Aline Vezoli
*Sob supervisão de Mariana Salles
Ser mãe de UTI é uma tarefa árdua. Ver o filho através de um acrílico, cheio de fios ligados ao seu corpo e realizando exames diários é extremamente agonizante e enche qualquer puerpéria de medo do que pode acontecer no segundo seguinte. Ao mesmo tempo saber que o filho está ali, vivo, sob cuidados de especialistas e respirando, faz com que cada dia seja uma conquista para quem espera a oportunidade de ter a criança, tão frágil e ao mesmo tempo tão forte, nos braços.
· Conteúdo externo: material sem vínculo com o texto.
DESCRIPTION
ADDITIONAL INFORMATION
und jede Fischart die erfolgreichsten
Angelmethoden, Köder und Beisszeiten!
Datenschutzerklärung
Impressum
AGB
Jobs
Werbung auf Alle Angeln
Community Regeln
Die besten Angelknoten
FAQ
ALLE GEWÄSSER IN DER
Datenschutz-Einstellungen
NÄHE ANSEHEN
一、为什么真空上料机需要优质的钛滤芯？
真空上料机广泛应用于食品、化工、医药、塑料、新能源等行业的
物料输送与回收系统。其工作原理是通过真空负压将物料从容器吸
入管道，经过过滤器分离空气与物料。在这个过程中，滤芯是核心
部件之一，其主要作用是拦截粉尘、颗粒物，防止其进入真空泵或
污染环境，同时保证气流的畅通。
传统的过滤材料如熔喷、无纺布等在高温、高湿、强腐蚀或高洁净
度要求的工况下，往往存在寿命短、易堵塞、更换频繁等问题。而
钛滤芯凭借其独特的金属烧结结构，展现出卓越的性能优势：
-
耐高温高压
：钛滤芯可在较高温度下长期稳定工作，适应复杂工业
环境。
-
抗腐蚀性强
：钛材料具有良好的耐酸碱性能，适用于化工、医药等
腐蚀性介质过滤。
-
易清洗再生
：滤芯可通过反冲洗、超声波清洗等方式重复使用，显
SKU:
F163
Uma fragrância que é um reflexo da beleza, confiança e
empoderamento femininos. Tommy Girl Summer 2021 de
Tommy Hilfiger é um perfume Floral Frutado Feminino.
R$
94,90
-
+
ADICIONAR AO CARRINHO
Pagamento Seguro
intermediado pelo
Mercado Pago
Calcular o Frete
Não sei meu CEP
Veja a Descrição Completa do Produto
Essa é a rotina das mães de UTI, que precisam enfrentar essa difícil tarefa logo após o nascimento do filho. Esses bebês — muitos deles, por alguma intercorrência, precisaram nascer antes da hora ou chegaram de surpresa — são delicados e lutam pela sobrevivência, mas junto com eles existe uma mãe guerreira, capaz de demonstrar força em seus piores momentos para estar ao lado do filho. Outras enfrentam essa angustia em momentos diferentes da vida, já com filhos mais velhos, e ainda assim sofrem, sentem essa dor e convivem com a incerteza, mas acima de tudo nunca perdem a esperança.
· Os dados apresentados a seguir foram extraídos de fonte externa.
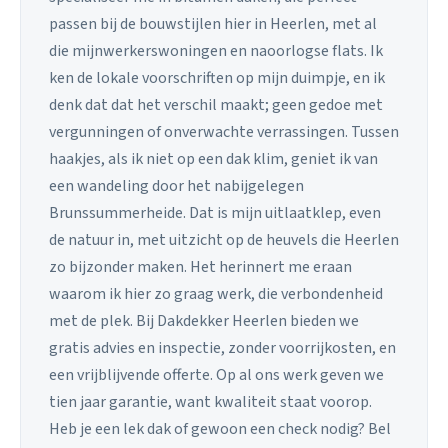
passen bij de bouwstijlen hier in Heerlen, met al
die mijnwerkerswoningen en naoorlogse flats. Ik
ken de lokale voorschriften op mijn duimpje, en ik
denk dat dat het verschil maakt; geen gedoe met
vergunningen of onverwachte verrassingen. Tussen
haakjes, als ik niet op een dak klim, geniet ik van
een wandeling door het nabijgelegen
Brunssummerheide. Dat is mijn uitlaatklep, even
de natuur in, met uitzicht op de heuvels die Heerlen
zo bijzonder maken. Het herinnert me eraan
waarom ik hier zo graag werk, die verbondenheid
met de plek. Bij Dakdekker Heerlen bieden we
gratis advies en inspectie, zonder voorrijkosten, en
een vrijblijvende offerte. Op al ons werk geven we
tien jaar garantie, want kwaliteit staat voorop.
Heb je een lek dak of gewoon een check nodig? Bel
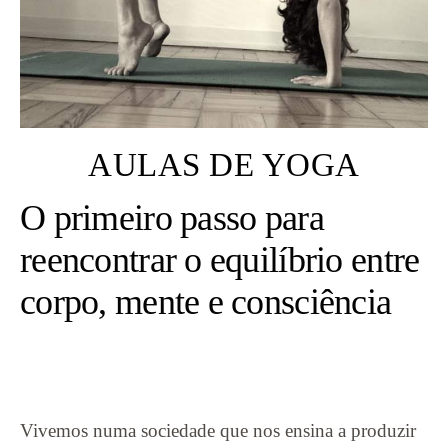
AULAS DE YOGA
O primeiro passo para
reencontrar o equilíbrio entre
corpo, mente e consciência
Vivemos numa sociedade que nos ensina a produzir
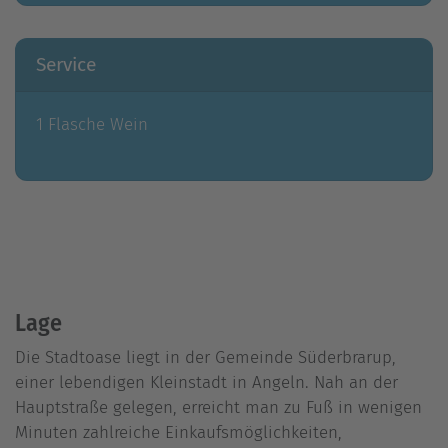
Service
1 Flasche Wein
Lage
Die Stadtoase liegt in der Gemeinde Süderbrarup,
einer lebendigen Kleinstadt in Angeln. Nah an der
Hauptstraße gelegen, erreicht man zu Fuß in wenigen
Minuten zahlreiche Einkaufsmöglichkeiten,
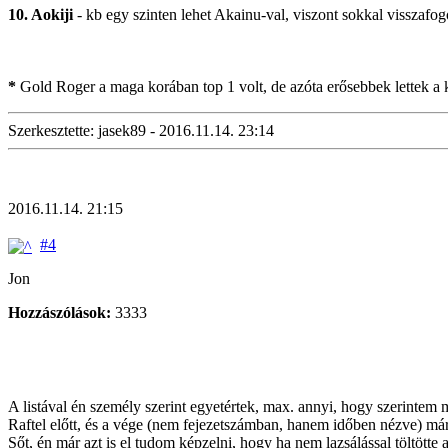
10. Aokiji
- kb egy szinten lehet Akainu-val, viszont sokkal visszafo
*
Gold Roger a maga korában top 1 volt, de azóta erősebbek lettek a k
Szerkesztette: jasek89 - 2016.11.14. 23:14
2016.11.14. 21:15
#4
Jon
Hozzászólások:
3333
A listával én személy szerint egyetértek, max. annyi, hogy szerintem
Raftel előtt, és a vége (nem fejezetszámban, hanem időben nézve) má
Sőt, én már azt is el tudom képzelni, hogy ha nem lazsálással töltötte 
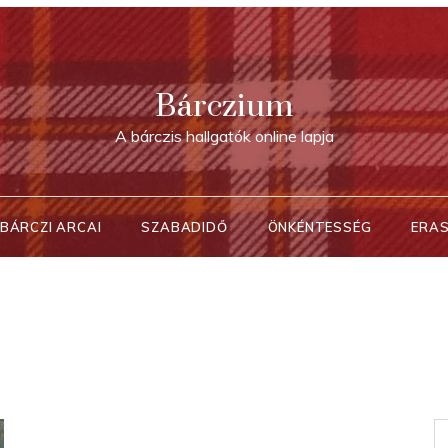
Bárczium
A bárczis hallgatók online lapja
BÁRCZI ARCAI
SZABADIDŐ
ÖNKÉNTESSÉG
ERA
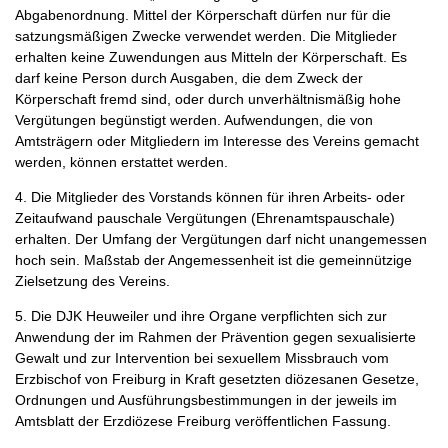
Abgabenordnung. Mittel der Körperschaft dürfen nur für die
satzungsmäßigen Zwecke verwendet werden. Die Mitglieder
erhalten keine Zuwendungen aus Mitteln der Körperschaft. Es
darf keine Person durch Ausgaben, die dem Zweck der
Körperschaft fremd sind, oder durch unverhältnismäßig hohe
Vergütungen begünstigt werden. Aufwendungen, die von
Amtsträgern oder Mitgliedern im Interesse des Vereins gemacht
werden, können erstattet werden.
4. Die Mitglieder des Vorstands können für ihren Arbeits- oder
Zeitaufwand pauschale Vergütungen (Ehrenamtspauschale)
erhalten. Der Umfang der Vergütungen darf nicht unangemessen
hoch sein. Maßstab der Angemessenheit ist die gemeinnützige
Zielsetzung des Vereins.
5. Die DJK Heuweiler und ihre Organe verpflichten sich zur
Anwendung der im Rahmen der Prävention gegen sexualisierte
Gewalt und zur Intervention bei sexuellem Missbrauch vom
Erzbischof von Freiburg in Kraft gesetzten diözesanen Gesetze,
Ordnungen und Ausführungsbestimmungen in der jeweils im
Amtsblatt der Erzdiözese Freiburg veröffentlichen Fassung.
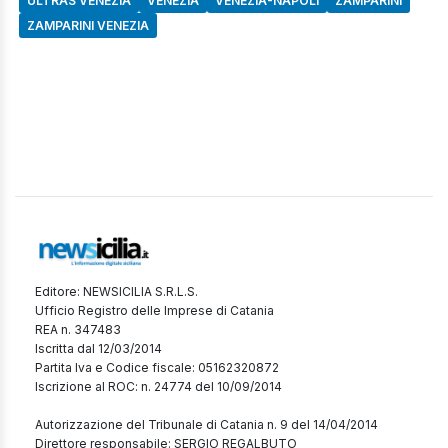
ULTRAS VENEZIA
VENEZIA
VENEZIA-NAPOLI
ZAMPARINI
ZAMPARINI VENEZIA
Editore: NEWSICILIA S.R.L.S.
Ufficio Registro delle Imprese di Catania
REA n. 347483
Iscritta dal 12/03/2014
Partita Iva e Codice fiscale: 05162320872
Iscrizione al ROC: n. 24774 del 10/09/2014
Autorizzazione del Tribunale di Catania n. 9 del 14/04/2014
Direttore responsabile: SERGIO REGALBUTO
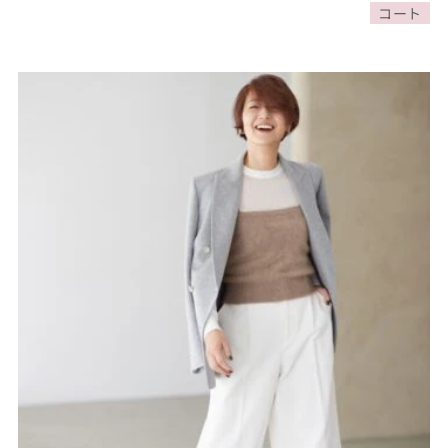
こなし6選
家物語11日目【60代秋の
コート
着まわし30days Day11】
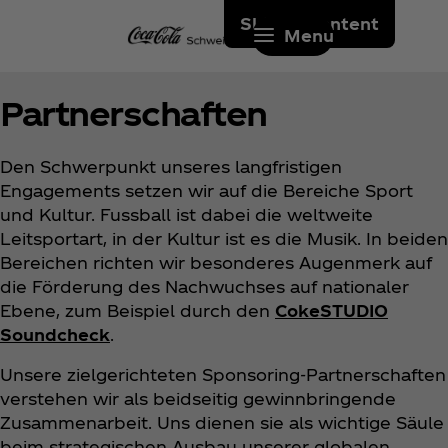
Skip to content
Menu
Partnerschaften
Den Schwerpunkt unseres langfristigen
Engagements setzen wir auf die Bereiche Sport
und Kultur. Fussball ist dabei die weltweite
Leitsportart, in der Kultur ist es die Musik. In beiden
Bereichen richten wir besonderes Augenmerk auf
die Förderung des Nachwuchses auf nationaler
Ebene, zum Beispiel durch den
CokeSTUDIO
Soundcheck
.
Unsere zielgerichteten Sponsoring-Partnerschaften
verstehen wir als beidseitig gewinnbringende
Zusammenarbeit. Uns dienen sie als wichtige Säule
beim strategischen Ausbau unserer globalen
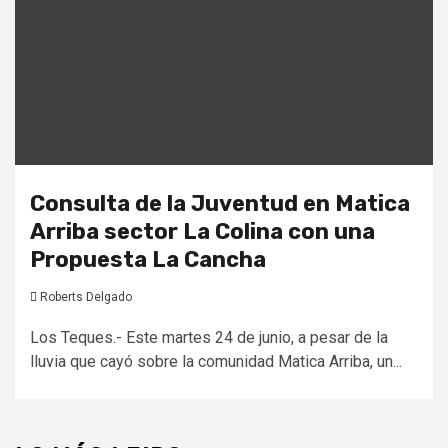
Consulta de la Juventud en Matica
Arriba sector La Colina con una
Propuesta La Cancha
Roberts Delgado
Los Teques.- Este martes 24 de junio, a pesar de la
lluvia que cayó sobre la comunidad Matica Arriba, un...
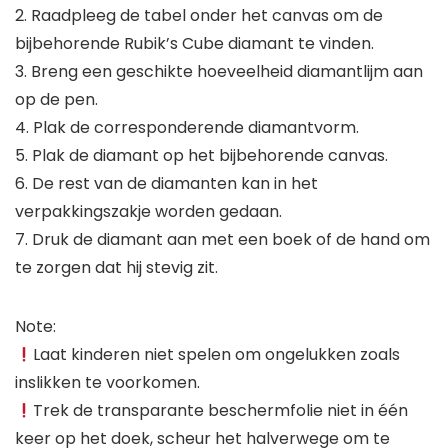
2. Raadpleeg de tabel onder het canvas om de
bijbehorende Rubik’s Cube diamant te vinden.
3. Breng een geschikte hoeveelheid diamantlijm aan
op de pen.
4. Plak de corresponderende diamantvorm.
5. Plak de diamant op het bijbehorende canvas.
6. De rest van de diamanten kan in het
verpakkingszakje worden gedaan.
7. Druk de diamant aan met een boek of de hand om
te zorgen dat hij stevig zit.
Note:
Laat kinderen niet spelen om ongelukken zoals
inslikken te voorkomen.
Trek de transparante beschermfolie niet in één
keer op het doek, scheur het halverwege om te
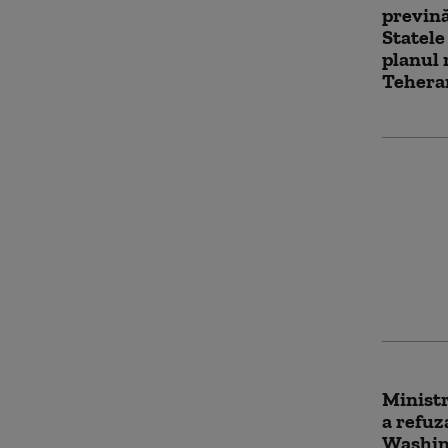
prevină
Statele
planul 
Teheran
„Axa Re
forță. 
și Isra
rețeaua
Ministr
a refuz
Washing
Mães precisam esperar para ter o filho nos braços
Passar a maior parte do tempo na Unidade de Terapia Intensiva (UTI) do Hospital Policlínica se tornou a realidade da Vanessa Ecker, quando o filho, Sandro Theodoro Teixeira, nasceu no dia 22 de abril desse ano, na 28ª semana de gestação. Com o bebê internado desde então, ela passou a viver em um local cedido pelo hospital para as mães que estão com seus filhos na UTI e não podem sair desse espaço devido a pandemia.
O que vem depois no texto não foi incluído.